3. Implementation of the worker component
The worker component is responsible for executing the tasks, i.e. computing requests or fitting parameters by invoking the forecasting or optimization code, as well as task scheduling. While the ESG framework utilizes the Celery library for implementing the worker, it extends it with functionality to make the implementation of services more convenient, for example by utilizing the data models for de-/serialization of input and output data. Thus, the main objective for implementing a worker is to wire up the data models with the forecasting or optimization code. This is usually a rather simple program, as displayed in the code excerpt below, taken from the PV power generation forecast example service.
@app.task
def request_task(input_data_json):
return invoke_handle_request(
input_data_json=input_data_json,
RequestArguments=RequestArguments,
FittedParameters=FittedParameters,
handle_request_function=handle_request,
RequestOutput=RequestOutput,
)
@app.task
def fit_parameters_task(input_data_json):
return invoke_fit_parameters(
input_data_json=input_data_json,
FitParameterArguments=FitParameterArguments,
Observations=Observations,
fit_parameters_function=fit_parameters,
FittedParameters=FittedParameters,
)
The above code can be found in the worker.py file.
4. Customization of the API component
The implementation of the API component is available ready-to-use in the ESG framework.
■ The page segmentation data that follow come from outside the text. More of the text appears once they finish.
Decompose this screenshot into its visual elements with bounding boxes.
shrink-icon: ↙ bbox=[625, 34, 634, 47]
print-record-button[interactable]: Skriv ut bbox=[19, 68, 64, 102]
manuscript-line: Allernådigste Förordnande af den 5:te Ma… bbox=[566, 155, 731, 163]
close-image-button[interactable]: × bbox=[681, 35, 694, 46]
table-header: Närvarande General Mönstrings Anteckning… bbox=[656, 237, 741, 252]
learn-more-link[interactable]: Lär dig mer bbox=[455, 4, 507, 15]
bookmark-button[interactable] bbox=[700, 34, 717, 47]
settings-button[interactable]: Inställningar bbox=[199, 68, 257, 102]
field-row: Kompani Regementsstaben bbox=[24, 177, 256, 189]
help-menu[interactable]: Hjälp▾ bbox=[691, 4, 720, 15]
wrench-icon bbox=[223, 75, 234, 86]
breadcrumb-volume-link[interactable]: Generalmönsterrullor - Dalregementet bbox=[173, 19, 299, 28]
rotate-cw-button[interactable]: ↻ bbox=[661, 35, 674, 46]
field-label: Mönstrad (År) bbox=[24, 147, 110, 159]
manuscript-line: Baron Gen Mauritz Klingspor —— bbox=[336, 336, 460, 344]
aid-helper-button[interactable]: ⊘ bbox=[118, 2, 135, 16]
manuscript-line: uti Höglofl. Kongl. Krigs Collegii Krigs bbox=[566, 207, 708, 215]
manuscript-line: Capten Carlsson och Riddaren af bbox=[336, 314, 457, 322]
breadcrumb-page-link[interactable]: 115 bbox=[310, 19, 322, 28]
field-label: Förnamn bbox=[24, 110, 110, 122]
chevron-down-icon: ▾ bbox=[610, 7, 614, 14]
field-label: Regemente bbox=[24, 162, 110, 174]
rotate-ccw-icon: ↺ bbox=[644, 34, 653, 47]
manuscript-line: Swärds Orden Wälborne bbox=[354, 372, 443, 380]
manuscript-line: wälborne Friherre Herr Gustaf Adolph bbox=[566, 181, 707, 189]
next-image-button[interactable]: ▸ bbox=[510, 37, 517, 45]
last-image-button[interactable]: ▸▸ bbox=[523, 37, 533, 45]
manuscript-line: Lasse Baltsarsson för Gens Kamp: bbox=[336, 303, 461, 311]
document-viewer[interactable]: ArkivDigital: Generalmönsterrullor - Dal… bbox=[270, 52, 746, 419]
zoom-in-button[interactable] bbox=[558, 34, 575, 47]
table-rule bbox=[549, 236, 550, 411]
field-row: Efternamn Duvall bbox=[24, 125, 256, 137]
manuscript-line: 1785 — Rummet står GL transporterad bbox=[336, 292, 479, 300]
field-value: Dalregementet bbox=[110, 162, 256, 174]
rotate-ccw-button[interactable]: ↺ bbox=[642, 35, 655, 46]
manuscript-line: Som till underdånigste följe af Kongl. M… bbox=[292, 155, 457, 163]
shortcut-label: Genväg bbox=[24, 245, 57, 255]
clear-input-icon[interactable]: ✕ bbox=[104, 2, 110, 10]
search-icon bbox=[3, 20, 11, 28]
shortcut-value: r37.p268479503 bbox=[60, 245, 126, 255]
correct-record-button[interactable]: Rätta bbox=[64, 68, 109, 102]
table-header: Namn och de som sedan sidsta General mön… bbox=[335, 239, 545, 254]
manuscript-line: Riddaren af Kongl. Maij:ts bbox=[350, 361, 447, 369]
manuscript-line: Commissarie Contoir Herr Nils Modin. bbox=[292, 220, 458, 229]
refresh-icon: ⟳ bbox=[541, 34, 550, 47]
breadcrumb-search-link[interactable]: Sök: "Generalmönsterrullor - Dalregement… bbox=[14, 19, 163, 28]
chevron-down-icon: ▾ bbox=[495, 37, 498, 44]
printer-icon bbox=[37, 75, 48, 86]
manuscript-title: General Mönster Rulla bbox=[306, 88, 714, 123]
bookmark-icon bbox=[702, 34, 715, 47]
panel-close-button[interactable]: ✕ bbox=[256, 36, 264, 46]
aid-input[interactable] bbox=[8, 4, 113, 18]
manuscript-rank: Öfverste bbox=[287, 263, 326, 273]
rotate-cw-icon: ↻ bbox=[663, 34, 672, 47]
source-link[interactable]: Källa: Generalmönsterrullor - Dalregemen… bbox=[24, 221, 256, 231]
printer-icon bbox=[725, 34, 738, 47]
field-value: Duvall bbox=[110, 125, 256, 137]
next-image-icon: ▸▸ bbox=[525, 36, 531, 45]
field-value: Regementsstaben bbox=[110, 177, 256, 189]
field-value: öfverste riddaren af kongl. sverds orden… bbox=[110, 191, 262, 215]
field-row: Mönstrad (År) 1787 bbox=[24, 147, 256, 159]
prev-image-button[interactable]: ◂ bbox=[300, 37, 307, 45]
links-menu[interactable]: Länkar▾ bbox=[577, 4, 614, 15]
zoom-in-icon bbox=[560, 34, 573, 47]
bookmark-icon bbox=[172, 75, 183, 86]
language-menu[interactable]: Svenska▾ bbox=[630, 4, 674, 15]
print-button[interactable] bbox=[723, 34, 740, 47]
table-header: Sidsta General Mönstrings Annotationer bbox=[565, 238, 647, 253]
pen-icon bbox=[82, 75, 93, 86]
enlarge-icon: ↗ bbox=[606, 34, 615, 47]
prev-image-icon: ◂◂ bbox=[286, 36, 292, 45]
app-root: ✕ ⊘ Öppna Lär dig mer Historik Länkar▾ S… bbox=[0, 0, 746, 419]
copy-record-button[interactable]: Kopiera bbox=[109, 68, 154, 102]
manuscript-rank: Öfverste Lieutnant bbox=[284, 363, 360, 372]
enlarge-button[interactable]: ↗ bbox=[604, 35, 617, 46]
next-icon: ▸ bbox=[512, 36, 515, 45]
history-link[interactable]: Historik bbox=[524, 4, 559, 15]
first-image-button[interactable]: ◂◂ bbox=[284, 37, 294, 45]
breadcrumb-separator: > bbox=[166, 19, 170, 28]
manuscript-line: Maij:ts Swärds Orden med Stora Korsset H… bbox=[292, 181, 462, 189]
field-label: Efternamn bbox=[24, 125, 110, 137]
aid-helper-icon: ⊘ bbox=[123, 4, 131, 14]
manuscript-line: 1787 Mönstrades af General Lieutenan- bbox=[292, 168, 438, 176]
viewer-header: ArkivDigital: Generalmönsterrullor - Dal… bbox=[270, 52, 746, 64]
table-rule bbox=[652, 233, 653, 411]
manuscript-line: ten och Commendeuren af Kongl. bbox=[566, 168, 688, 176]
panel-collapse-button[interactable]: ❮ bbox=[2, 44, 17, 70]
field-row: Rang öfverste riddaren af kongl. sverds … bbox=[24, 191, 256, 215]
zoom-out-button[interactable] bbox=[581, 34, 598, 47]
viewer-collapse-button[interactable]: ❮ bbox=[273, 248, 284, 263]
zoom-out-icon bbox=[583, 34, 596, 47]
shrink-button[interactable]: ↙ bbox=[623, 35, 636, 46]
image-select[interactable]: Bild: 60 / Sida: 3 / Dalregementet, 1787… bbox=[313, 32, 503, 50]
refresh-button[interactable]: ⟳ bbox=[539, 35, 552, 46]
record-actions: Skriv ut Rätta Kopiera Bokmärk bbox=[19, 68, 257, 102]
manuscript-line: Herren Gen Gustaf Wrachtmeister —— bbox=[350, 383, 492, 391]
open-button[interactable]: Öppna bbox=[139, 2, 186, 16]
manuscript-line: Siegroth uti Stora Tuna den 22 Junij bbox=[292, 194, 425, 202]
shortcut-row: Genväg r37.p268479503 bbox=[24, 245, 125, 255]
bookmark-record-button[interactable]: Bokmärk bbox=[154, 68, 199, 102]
However, in order to operate the API it is necessary, similar to the worker, to wire up the API with the other components, in particular with the data model and the worker. Furthermore, some information like name and version number must be provided too. Nevertheless, the necessary code to instantiate an API component is fairly simple as seen in the code excerpt below.
api = API(
RequestArguments=RequestArguments,
RequestOutput=RequestOutput,
FittedParameters=FittedParameters,
Observations=Observations,
FitParameterArguments=FitParameterArguments,
request_task=request_task,
fit_parameters_task=fit_parameters_task,
title="PV Power Prediction Example Service",
)
if __name__ == "__main__":
api.run()
The above code can be found in the api.py file.
5. Building docker images to derive functional services
In order for the service developer to derive functional services, they need to build docker images that can be run e.g. on Kubernetes or Docker Swarm. It is necessary to build two distinct images, one for the API (which includes the data model) and one for the worker (which includes the data model and the forecasting or optimization code). The build instructions for both images are implemented as Dockerfile as seen below.
FROM energy-service-generics:latest-service
COPY ./service/api.py ./service/data_model.py ./service/worker.py /source/service/
CMD ["python", "/source/service/api.py"]
FROM energy-service-generics:latest-service-pandas
RUN pip install pvlib scipy
COPY ./service/ /source/service/
WORKDIR /source/service/
ENTRYPOINT [ "celery" ]
CMD [ "--app", "worker", "worker", "--loglevel=INFO" ]
The above code can be found in the Dockerfile-API and the Dockerfile-worker files.